The next president needs to send a clear signal to the world that America has turned the corner and will once again be a leader rather than a unilateralist loner. To do this, the new president must first end the Iraq war. We need to withdraw all our troops and embrace a decisive new political strategy that engages all the nations of the region, as well as the international donor community. Only when we have done this can we begin the hard work of rebuilding our military and our alliances and restoring our tarnished reputation—so that we can move forward and lead the world in addressing urgent global problems.
THE NEW CHALLENGES OF A NEW CENTURY
Getting out of Iraq and restoring our reputation and leadership capacities are necessary first steps toward a new strategy of U.S. global engagement and leadership. But these steps alone are not enough. To address new problems effectively, we must first understand them in all of their complexity. We must question old assumptions, break old paradigms, and embrace new approaches equal to our new tasks. Six trends are transforming the world today.
The first trend is fanatical jihadism bursting from an increasingly unstable and violent greater Middle East. This trend had been growing for years, but the invasion and collapse of Iraq have greatly fueled its rise. A second trend transforming the world (in ways still not well understood by the public) is the growing power and sophistication of criminal networks capable of disrupting the global economy and trafficking in WMD.
Together, these two trends raise the frightening specter of nuclear terrorism. We know that al Qaeda has tried to acquire nuclear weapons and that the Pakistani nuclear scientist A. Q. Khan sold nuclear technology to rogue states. We know that parts of the former Soviet nuclear arsenal still are not secure and that nuclear materials are scattered around the world in dozens of countries and hundreds of locations, some of them no more secure than a grocery store. The proliferation of nuclear weapons to new countries, especially North Korea, has further increased the opportunities for jihadists to obtain them, as has the diffusion of nuclear energy technologies that can be converted for use in weapons programs. Iran, a nation with close ties to the world's most skilled terrorist organization, Hezbollah, is enriching uranium. And al Qaeda has said that it wishes to kill four million Americans, including two million children. In its madness, it claims that such a slaughter of innocents would "balance the scales of justice" for crimes that it alleges we have committed against Muslims. We would be mad not to take it at its word.

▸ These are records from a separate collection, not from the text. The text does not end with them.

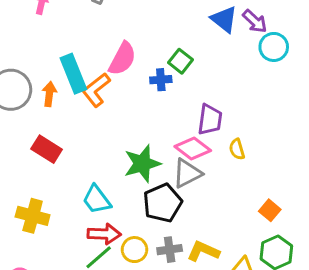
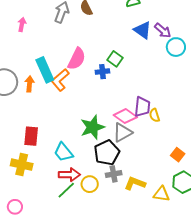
purple trapezoid: (210, 120) -> (142, 107), moved
red rectangle: (47, 149) -> (31, 136), moved, turned 66
gray cross: (170, 250) -> (114, 174), moved

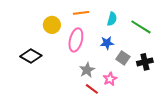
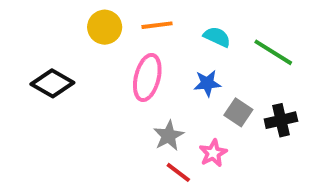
cyan semicircle: (112, 19) -> (217, 37), turned -80
yellow circle: (52, 25) -> (105, 27), moved
black diamond: (31, 56) -> (52, 83), moved

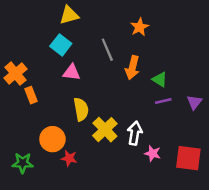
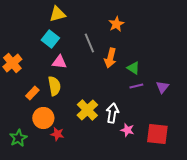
orange rectangle: (31, 95) -> (32, 93), moved, turned 64
yellow semicircle: (81, 109) -> (54, 86), moved
green star: (23, 163) -> (18, 138), turned -30

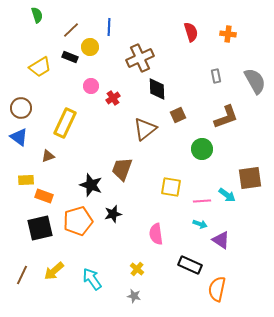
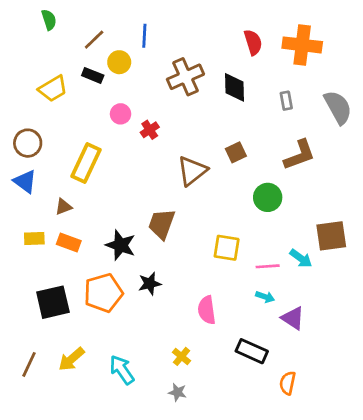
orange cross: (228, 34) -> (302, 45), size x1.8
black diamond: (157, 89) -> (235, 87), moved
orange rectangle: (44, 196) -> (69, 242), moved
orange semicircle: (217, 289) -> (288, 383), size x0.7

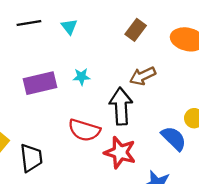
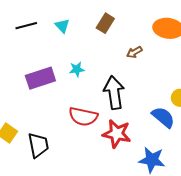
brown rectangle: (136, 30) -> (105, 23), moved
brown arrow: (143, 76) -> (134, 52), moved, size x0.7

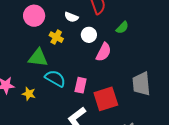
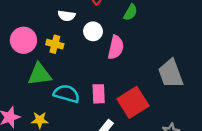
pink circle: (34, 16) -> (23, 40), moved

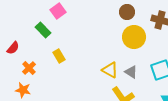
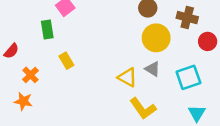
green rectangle: (43, 30) -> (47, 29), turned 35
gray triangle: (131, 72) -> (153, 69), moved

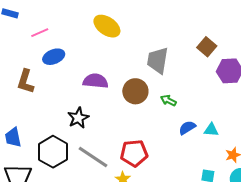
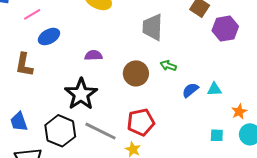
purple semicircle: (96, 81) -> (94, 55), size x0.7
brown circle: (135, 91) -> (136, 73), moved
black star: (78, 118) -> (81, 94), size x1.5

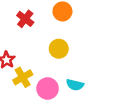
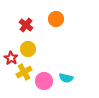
yellow circle: (59, 49) -> (28, 49), moved

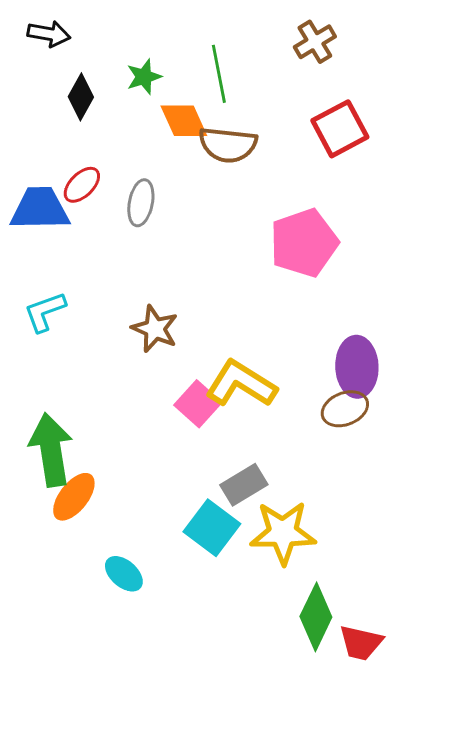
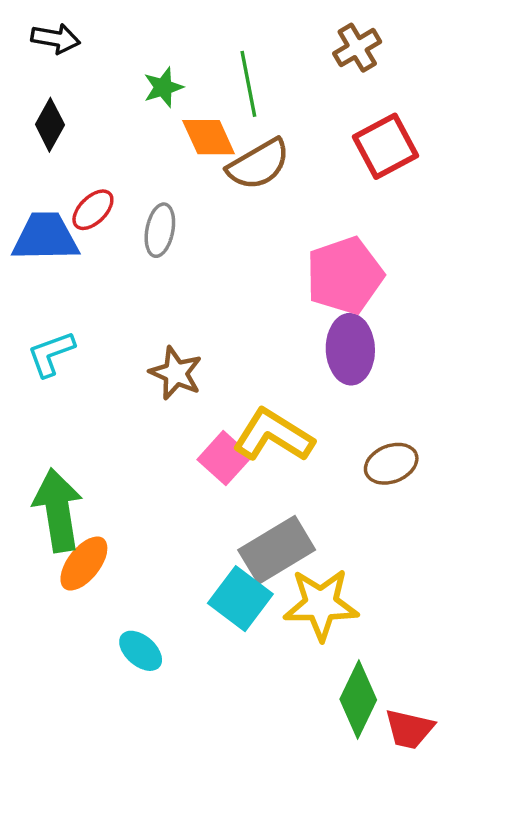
black diamond: (81, 97) -> (50, 125), moved
brown semicircle: (228, 145) -> (259, 164), turned -36
purple ellipse: (357, 367) -> (350, 349), moved
gray rectangle: (244, 485) -> (277, 550), size x1.4

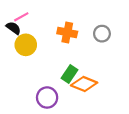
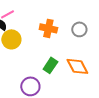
orange diamond: (84, 84) -> (77, 66), moved, turned 40

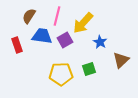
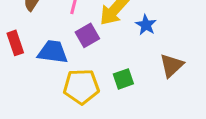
blue trapezoid: (42, 36) -> (53, 52), moved
blue star: (100, 42) -> (146, 25), moved

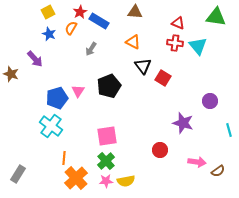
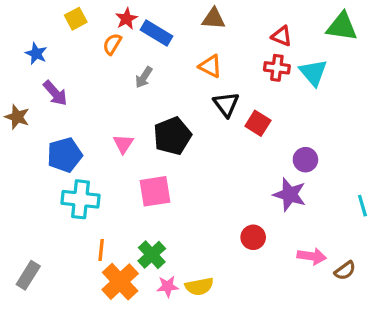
blue star: (49, 34) -> (36, 54), moved
blue pentagon: (57, 98) -> (65, 155), moved
purple circle: (210, 101) -> (305, 160), moved
cyan cross: (51, 126) -> (80, 199), turned -30
pink square: (107, 136) -> (155, 191), moved
green cross: (106, 161) -> (152, 255), moved

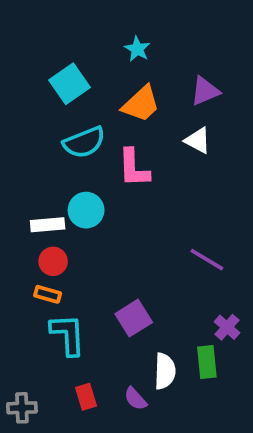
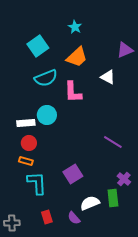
purple triangle: (205, 91) -> (125, 50), moved
white semicircle: (165, 371) -> (90, 203), turned -114

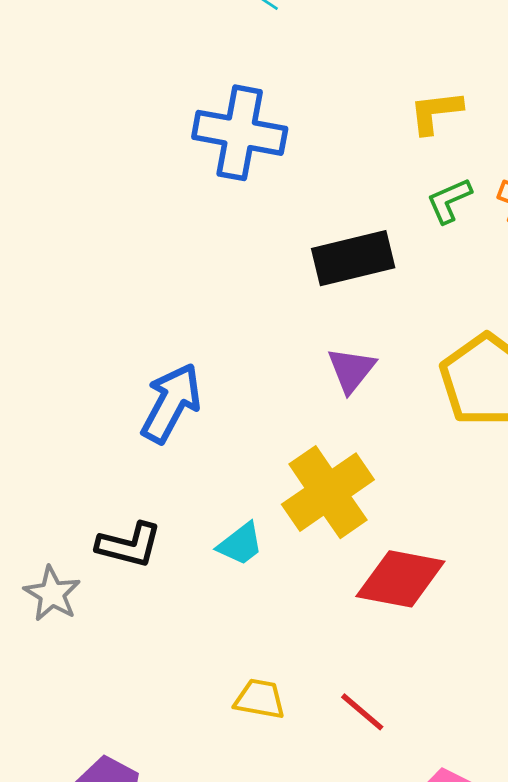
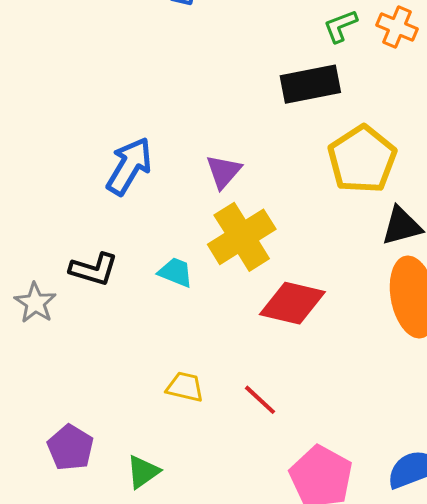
black rectangle: (353, 258) -> (310, 84), moved
purple triangle: (351, 370) -> (224, 172), moved
cyan trapezoid: (240, 544) -> (176, 272), turned -123

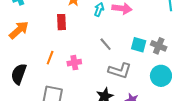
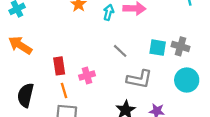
red rectangle: (62, 22) -> (59, 66), moved
orange arrow: (19, 30) -> (20, 45), turned -100
orange line: (50, 58) -> (64, 91), moved, turned -32

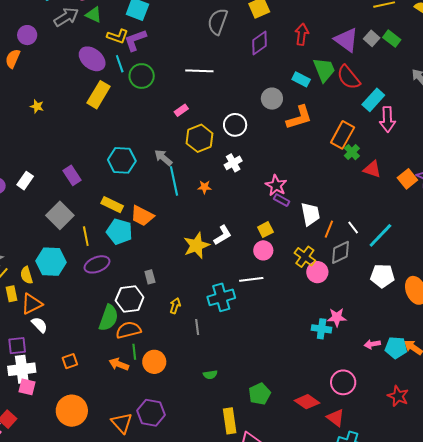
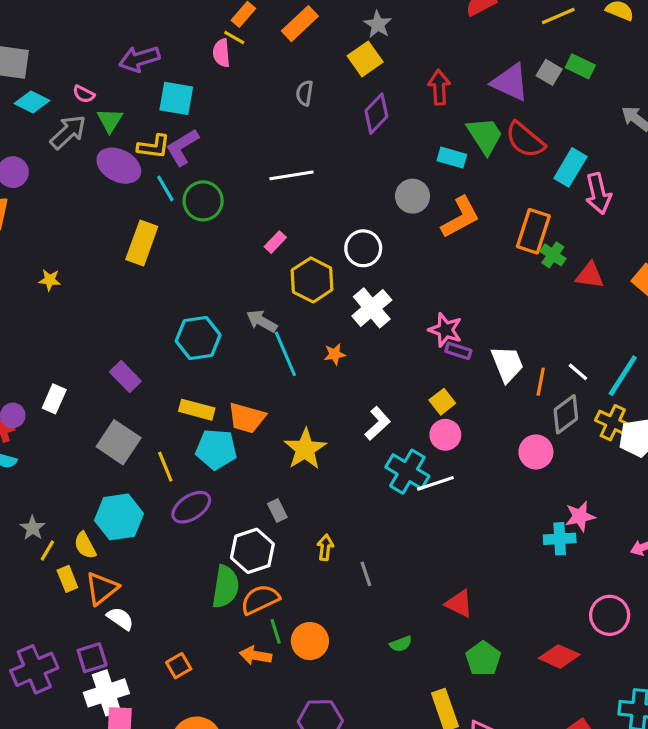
green triangle: (94, 15) -> (110, 120), turned 48
gray semicircle: (218, 22) -> (305, 93), size x0.6
purple ellipse: (92, 59) -> (119, 166), moved
white cross: (233, 163) -> (372, 308), size x1.4
yellow star: (196, 246) -> (305, 449), moved
yellow cross: (305, 257) -> (613, 423), moved
cyan cross: (221, 297) -> (407, 472), moved, turned -32
red triangle: (335, 418) -> (459, 604), moved

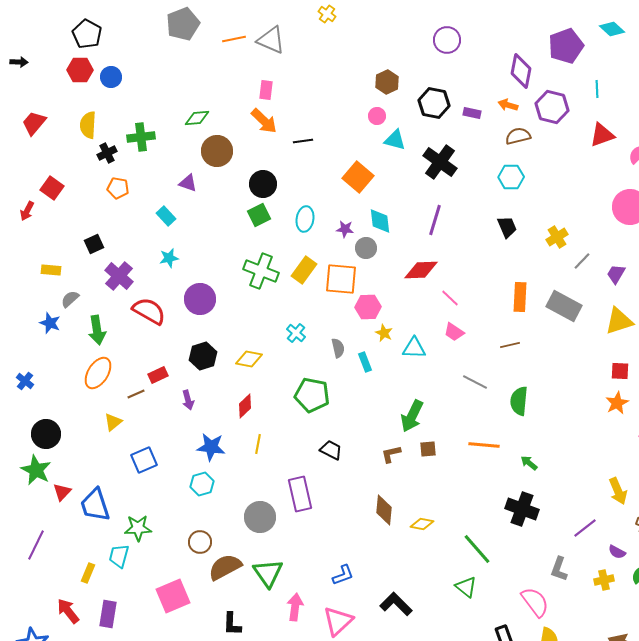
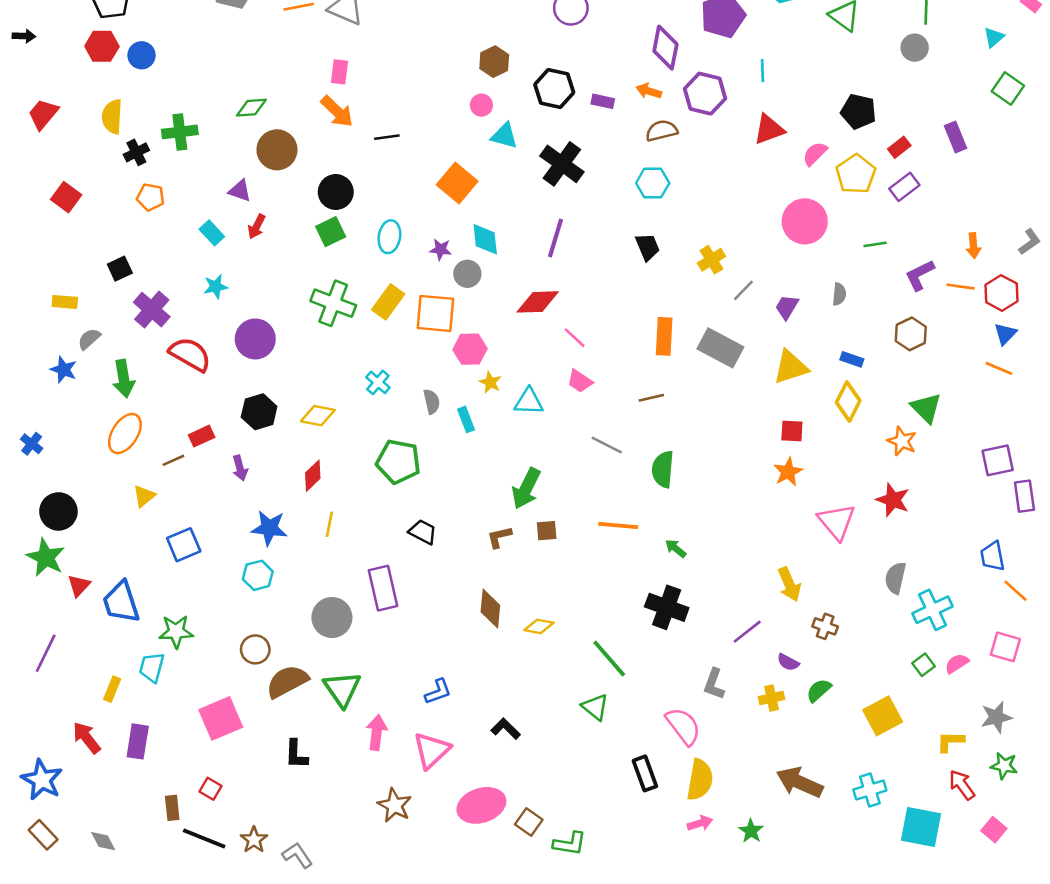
red arrow: (27, 211) -> (257, 226), moved
black L-shape: (396, 604) -> (506, 729), size x0.7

A third trend transforming the world is the rapid rise of Asian economic and military power. India and China are destined to be global powers in the decades ahead—one as a democracy, the other not. And a fourth trend is the reemergence of Russia as an assertive global and regional player with a large nuclear arsenal and control over energy resources—and one tempted by authoritarianism and militant nationalism. The rise of India and China and the reemergence of Russia call for U.S. strategic leadership to integrate these powerful nuclear-armed nations into a stable global order.
A fifth trend transforming our world is the increase in global economic interdependence and financial imbalances without the sufficient growth of institutional capacities to manage these realities. Globalization has made every country's economy more vulnerable to resource constraints and financial shocks that originate beyond its borders. A global energy crisis or a sudden collapse of the U.S. dollar could do great damage to the world economy.
The sixth trend we face is that of grave global environmental and health problems. Climate change and pandemics such as AIDS do not respect national borders. Poverty, ethnic conflict, and overpopulation spill over national boundaries, feeding into a growing underground economy of money launderers, counterfeiters, and smugglers of drugs, arms, and human beings.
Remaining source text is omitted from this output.